* [Exercise details]
Reproduce exactly the lines from the one containing "Profile Interview of" through the last line of the records below, both included, and nothing else.

* [Supplied data]

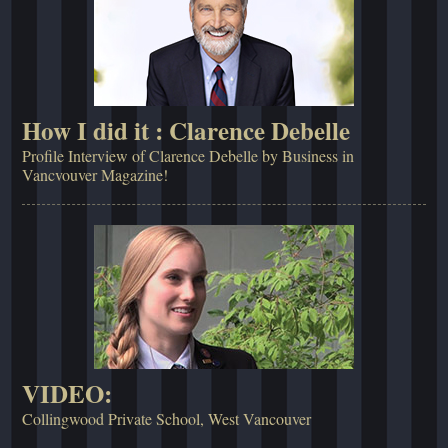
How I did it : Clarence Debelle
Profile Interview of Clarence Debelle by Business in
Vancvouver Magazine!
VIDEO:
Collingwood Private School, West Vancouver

* [Output below]
Profile Interview of Clarence Debelle by Business in
Vancvouver Magazine!
VIDEO:
Collingwood Private School, West Vancouver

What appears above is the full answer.